To make the situation even more complicated, NATPE was laced with technology suppliers whose capabilities will encourage further financial variations. The sprawling pavilions of Sun Microsystems, Microsoft, Liberate and WorldGate featured their middleware partners-offering "solutions" (not exactly a TV term) for digital content production and packaging. For example, Sun's line-up of Geocast, SpectraRep, Alticast, Interactive VideoTechnologies, among others, presented a menu of options for developing and delivering digital content. Each had a significantly different way of charging for their services and for generating revenue from target audiences.

Separately, iBlast's demonstration of data broadcasting suggests that broadcasters can add extra channels-and by implication extra revenue-to their digital mix. Wavexpress's new "TV Tonic" service, integrates broadcasts (including analog signals) and the Web. For all of these plans, though, the real deal-the way that money actually changes hands, is still a concept, not an actual practice.

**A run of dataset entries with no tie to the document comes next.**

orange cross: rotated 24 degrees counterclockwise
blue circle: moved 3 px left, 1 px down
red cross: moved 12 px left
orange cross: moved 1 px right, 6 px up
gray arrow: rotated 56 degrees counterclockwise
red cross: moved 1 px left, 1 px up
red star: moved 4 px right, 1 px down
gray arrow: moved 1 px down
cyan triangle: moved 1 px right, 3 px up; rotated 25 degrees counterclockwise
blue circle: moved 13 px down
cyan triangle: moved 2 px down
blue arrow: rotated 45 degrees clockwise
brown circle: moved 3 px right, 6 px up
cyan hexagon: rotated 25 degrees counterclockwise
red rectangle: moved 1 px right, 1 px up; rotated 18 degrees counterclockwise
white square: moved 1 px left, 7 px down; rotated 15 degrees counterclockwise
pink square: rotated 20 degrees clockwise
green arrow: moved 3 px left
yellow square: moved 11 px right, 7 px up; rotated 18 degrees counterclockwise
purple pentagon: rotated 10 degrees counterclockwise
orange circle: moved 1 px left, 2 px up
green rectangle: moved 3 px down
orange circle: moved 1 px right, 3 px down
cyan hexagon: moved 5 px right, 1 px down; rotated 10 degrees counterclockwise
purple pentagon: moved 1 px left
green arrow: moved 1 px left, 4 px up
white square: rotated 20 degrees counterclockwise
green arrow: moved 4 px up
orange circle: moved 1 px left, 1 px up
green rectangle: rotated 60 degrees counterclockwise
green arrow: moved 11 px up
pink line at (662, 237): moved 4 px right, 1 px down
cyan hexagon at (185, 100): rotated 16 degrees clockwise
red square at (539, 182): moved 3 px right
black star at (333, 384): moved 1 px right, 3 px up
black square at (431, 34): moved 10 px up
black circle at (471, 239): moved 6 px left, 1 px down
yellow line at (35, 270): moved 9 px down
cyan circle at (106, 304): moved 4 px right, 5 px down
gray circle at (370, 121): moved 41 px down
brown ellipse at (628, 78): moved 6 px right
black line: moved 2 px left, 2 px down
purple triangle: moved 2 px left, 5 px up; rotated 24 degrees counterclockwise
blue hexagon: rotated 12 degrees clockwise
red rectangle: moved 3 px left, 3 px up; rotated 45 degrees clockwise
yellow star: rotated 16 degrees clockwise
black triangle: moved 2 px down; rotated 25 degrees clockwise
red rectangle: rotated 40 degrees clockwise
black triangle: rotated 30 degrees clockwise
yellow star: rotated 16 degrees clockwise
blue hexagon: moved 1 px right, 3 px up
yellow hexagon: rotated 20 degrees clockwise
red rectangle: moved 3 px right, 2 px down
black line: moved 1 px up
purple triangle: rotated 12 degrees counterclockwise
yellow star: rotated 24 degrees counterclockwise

At NATPE, there were other reasons to be afraid-very afraid-about the future of interactive programming. At the Second Annual Interactive TV Pitch session, an evening event during which 15 hopeful producers unveiled their plans for interactive programs. Industry executives from Comedy Central, Microsoft, Oxygen and others judged the 3-minute pitches. The session, sponsored by Microsoft, featured a Gong Show element-allowing the judges to cut short any of the pitches. The gong was struck on about half the pitchers-cutting short the painful process for an often-disbelieving audience. Most of the "interactive" programs were informational or entertainment concepts with a simple polling or shopping add-on feature.

Not exactly pushing the envelope for broadband capability.

Even hostess Tracy Ullman fretted that it would be disappointing if ITV were strictly about selling things.

Of course, we can assume that the A-list ideas already have been snatched up and are in development-without need to disclose them in a public arena such as the NATPE pitch session. On the other hand, the first wave of original interactive content may indeed be this kind of derivative programming.

Which brings us back to the question of who will buy it?

In one way, the buyers and sellers of the emerging digital market, as represented by NATPE's participants, are very much akin to one real-world market: the swap-meet flea market. You're both a buyer and seller-unloading some of your goods, while picking up other people's castoffs.

In the case of digital content, however, the stakes are so much higher.